Even if you love to work out, you don’t necessarily want to spend hours and hours at the gym. You want to get in, work out, and get on with your day. Unfortunately, we aren’t always as efficient as we could be. As a result, we are not burning as many calories as we could. Here are five simple ways to up your calorie burn and get more from every workout.
- Don’t just stand there. So your favorite machine is taken. Instead of just waiting, exercise (crunches, burpees, planks, push-ups, wall squats, jumping jacks). Resting five or more minutes between sets can negatively impact your overall workout.You came to the gym to move so move!
- Put down the remote. Many cardio machines have TVs, which can be a distraction. If you spend the first 10 minutes of a workout surfing for the best program, you’re wasting valuable time.
- Beware the fat-burning zone. Most cardio machines have a cardio and a fat-burning zone, but working only in the fat-burning zone doesn’t necessarily mean you will burn more calories or fat. When you work out at the lower intensity fat-burning zone, you are burning fewer overall calories. Try adding intervals (2 minutes in the cardio zone and 3 minutes in the fat zone) to increase your overall calorie burn.
- Don’t class and dash. There is a cool-down at the end of every group fitness class for a reason. You need that time to bring your heart rate down and to stretch your muscles to prevent injury so you can give it all you’ve got during your next workout.

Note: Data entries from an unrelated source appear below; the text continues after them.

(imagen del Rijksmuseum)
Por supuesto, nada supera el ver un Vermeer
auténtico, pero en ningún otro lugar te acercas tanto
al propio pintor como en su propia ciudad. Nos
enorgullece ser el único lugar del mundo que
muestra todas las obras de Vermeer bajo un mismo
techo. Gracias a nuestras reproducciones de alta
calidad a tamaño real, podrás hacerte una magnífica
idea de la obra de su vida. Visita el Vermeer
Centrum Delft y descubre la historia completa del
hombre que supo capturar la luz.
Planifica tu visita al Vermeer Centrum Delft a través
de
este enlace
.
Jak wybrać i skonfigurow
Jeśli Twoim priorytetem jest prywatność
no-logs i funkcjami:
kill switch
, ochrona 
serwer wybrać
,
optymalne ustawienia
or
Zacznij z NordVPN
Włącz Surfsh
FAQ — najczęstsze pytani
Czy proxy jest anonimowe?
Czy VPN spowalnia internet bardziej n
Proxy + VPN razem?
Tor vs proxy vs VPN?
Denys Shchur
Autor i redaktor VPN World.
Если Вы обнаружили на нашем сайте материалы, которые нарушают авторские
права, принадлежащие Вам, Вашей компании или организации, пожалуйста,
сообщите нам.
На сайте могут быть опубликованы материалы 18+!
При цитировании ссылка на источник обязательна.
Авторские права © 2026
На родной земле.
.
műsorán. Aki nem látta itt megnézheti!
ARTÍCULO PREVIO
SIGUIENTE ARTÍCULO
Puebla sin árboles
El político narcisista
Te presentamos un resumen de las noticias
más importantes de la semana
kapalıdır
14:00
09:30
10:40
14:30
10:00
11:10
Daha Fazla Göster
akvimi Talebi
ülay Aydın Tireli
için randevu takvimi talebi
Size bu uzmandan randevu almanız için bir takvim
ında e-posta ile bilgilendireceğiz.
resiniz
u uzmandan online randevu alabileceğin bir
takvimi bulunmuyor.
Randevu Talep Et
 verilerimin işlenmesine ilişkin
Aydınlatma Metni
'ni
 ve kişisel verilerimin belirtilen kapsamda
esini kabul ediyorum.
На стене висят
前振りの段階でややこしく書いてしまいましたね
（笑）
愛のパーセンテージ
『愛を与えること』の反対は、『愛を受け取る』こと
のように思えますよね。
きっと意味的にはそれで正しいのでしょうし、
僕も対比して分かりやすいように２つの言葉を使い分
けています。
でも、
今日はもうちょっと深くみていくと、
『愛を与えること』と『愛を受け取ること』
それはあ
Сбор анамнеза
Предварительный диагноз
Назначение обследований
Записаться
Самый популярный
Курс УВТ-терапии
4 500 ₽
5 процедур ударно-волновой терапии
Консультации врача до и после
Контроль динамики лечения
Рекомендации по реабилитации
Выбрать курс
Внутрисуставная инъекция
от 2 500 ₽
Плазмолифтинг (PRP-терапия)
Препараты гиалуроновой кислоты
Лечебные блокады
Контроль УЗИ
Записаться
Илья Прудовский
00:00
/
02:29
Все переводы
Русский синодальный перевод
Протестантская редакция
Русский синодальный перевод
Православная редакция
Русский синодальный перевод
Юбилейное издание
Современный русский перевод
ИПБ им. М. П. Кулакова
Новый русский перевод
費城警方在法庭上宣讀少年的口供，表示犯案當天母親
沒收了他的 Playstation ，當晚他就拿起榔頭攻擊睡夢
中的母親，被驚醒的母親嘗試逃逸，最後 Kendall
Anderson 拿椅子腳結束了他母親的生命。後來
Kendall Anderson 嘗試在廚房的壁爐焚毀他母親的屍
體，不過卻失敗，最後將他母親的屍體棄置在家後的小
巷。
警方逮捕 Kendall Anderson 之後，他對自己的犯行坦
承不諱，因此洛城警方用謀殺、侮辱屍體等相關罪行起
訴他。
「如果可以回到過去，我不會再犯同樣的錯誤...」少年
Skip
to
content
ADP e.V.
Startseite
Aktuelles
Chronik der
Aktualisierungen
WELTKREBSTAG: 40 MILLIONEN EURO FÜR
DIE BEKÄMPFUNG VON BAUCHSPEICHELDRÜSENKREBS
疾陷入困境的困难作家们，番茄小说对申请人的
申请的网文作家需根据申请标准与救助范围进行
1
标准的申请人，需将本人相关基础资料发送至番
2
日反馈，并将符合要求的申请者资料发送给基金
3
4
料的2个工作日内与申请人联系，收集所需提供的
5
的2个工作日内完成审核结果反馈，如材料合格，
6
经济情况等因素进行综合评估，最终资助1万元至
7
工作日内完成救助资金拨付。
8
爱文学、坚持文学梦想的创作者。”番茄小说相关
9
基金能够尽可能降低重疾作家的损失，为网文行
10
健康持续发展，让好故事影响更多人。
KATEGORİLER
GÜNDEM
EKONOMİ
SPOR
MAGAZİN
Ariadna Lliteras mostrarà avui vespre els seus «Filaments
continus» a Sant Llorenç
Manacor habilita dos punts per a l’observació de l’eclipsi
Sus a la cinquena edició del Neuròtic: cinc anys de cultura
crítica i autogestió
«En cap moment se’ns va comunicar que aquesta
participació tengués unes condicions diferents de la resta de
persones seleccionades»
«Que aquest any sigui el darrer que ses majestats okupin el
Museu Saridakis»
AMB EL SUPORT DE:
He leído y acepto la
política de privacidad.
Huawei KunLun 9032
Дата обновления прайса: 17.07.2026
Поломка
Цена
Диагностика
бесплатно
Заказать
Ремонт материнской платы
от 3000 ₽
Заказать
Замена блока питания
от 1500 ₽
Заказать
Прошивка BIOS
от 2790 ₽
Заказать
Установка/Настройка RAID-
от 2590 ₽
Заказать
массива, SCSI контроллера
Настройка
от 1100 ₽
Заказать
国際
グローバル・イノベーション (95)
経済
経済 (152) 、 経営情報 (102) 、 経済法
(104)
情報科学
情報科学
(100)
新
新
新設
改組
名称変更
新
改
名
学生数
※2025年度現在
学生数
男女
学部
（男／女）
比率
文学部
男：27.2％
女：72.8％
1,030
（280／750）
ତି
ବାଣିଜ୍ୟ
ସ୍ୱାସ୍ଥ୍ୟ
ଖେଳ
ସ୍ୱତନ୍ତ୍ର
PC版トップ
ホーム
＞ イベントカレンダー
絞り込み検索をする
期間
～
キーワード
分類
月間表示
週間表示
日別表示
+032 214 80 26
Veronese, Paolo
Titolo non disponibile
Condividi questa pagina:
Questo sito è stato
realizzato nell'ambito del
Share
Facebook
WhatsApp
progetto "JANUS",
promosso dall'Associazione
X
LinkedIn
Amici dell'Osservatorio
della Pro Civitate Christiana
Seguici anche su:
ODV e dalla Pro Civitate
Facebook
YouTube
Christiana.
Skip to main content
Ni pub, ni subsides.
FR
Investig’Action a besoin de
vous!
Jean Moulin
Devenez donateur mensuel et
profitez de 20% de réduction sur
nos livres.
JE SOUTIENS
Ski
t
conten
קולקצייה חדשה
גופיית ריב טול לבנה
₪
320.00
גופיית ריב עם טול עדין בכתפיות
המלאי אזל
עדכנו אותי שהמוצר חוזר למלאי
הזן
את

- Lose your momentum. When you are strength training, you want to use the muscle to move you not your momentum. Every exercise has a concentric (contracting) and eccentric (stretching) phase. If you are using momentum to get through the exercise, you are sacrificing your results and increasing your risk of injury. Each exercise should have a two-second concentric movement and a four-second eccentric movement for optimal results.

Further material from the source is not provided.